WHAT YOU HAVE TO DO:
Among the following entries, how many lines hold the string "Deputado"? State only the number.

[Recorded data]

Content starts

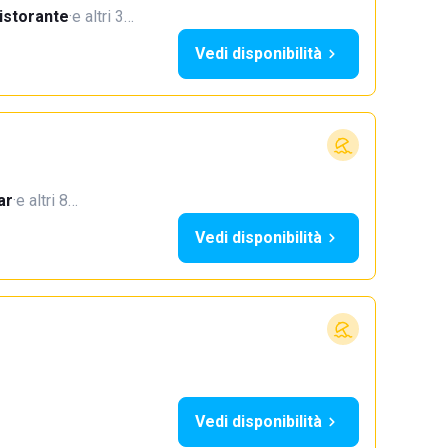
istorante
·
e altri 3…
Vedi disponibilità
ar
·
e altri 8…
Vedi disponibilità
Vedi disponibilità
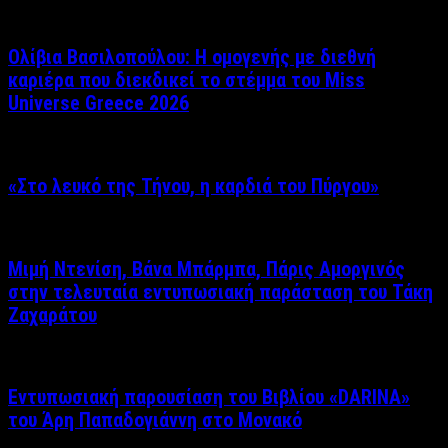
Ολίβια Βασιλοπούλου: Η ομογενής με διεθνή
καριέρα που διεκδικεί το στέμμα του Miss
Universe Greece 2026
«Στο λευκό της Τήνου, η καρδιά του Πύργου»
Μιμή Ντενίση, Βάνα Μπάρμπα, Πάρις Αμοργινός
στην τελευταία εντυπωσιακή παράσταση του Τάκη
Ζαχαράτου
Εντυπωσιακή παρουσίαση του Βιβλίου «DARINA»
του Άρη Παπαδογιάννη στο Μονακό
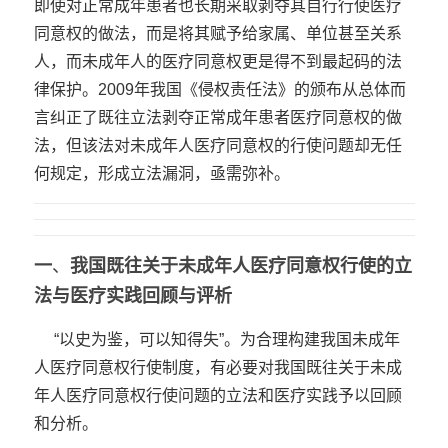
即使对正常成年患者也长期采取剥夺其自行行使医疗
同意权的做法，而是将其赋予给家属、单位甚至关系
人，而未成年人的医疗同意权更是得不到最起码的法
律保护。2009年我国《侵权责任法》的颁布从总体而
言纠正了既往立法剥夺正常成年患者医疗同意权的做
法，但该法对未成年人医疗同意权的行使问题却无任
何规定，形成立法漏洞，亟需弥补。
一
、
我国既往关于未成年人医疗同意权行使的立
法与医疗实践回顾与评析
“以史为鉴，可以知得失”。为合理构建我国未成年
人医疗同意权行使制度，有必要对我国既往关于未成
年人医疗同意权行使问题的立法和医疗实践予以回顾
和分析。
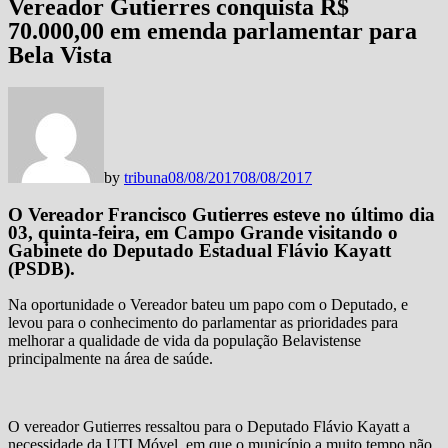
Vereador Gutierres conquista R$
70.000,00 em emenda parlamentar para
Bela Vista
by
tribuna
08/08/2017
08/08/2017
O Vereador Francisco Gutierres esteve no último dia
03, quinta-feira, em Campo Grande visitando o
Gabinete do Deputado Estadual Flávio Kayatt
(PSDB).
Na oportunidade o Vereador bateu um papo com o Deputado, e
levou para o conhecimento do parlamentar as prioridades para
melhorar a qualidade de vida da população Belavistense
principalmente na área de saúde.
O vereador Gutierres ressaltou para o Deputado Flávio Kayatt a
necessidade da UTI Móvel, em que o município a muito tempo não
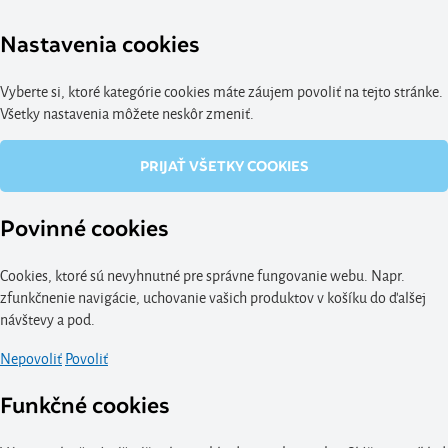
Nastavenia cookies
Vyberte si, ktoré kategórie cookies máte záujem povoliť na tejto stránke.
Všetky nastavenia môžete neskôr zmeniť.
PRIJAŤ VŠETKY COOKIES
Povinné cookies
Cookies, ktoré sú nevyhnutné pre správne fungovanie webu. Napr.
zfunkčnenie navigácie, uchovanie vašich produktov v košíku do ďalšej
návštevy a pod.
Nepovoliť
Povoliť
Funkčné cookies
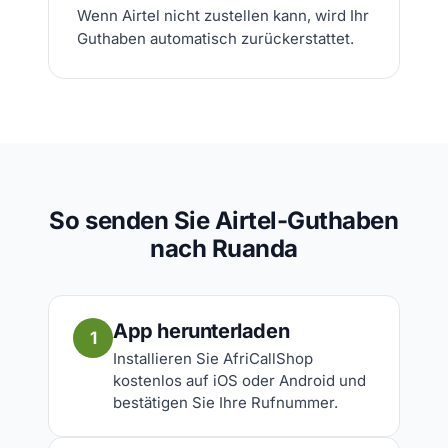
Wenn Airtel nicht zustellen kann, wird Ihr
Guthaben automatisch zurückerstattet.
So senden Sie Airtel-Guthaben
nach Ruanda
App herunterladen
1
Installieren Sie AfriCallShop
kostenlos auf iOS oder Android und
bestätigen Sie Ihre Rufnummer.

Content ends

YOUR RESPONSE:
3